Os agrotóxicos foram julgados sob cinco acusações centrais, todas votadas “sim” por unanimidade pelo júri, o que representa uma resposta de “culpado” para cada quesito levantado pela acusação. As acusações incluíam:
1. Danos à Saúde e ao Meio Ambiente: o uso de agrotóxicos causa danos irreparáveis à saúde e degrada o meio ambiente, afetando diretamente a segurança alimentar e nutricional.
2. Subordinação Econômica: a indústria dos agrotóxicos subordina as economias periféricas a um modelo capitalista neocolonial, usando substâncias proibidas em outros países.

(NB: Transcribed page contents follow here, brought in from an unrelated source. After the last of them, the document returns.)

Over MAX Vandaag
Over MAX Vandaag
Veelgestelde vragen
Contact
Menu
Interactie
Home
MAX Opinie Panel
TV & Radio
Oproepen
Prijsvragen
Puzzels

3. Promessa Fraudulenta de Combate à Fome: a ideia de que os agrotóxicos contribuem para a segurança alimentar é considerada fraudulenta, pois visa apenas expandir a produção para exportação.
4. Sustentabilidade Enganosa: a indústria afirma falsamente que seus produtos são sustentáveis, omitindo o impacto das isenções fiscais e outros incentivos estatais que impulsionam seu uso.
5. Degradação da Biodiversidade e Saúde Humana: o uso de agrotóxicos, aliado a transgênicos, tem efeitos devastadores sobre a biodiversidade e potencializa a degradação dos ecossistemas e da saúde humana.
Fabrina Furtado, do programa de pós-graduação em Ciências Sociais da Universidade Federal Rural do Rio de Janeiro (UFRRJ), também cearense e testemunha de acusação, apontou que o modelo econômico baseado na monocultura e no uso intensivo de agrotóxicos reforça um regime de exploração que remonta à colonização.
Ela destacou que esse modelo impõe a subordinação territorial e econômica dos povos locais às grandes corporações, que frequentemente se beneficiam de incentivos fiscais e de políticas públicas favoráveis.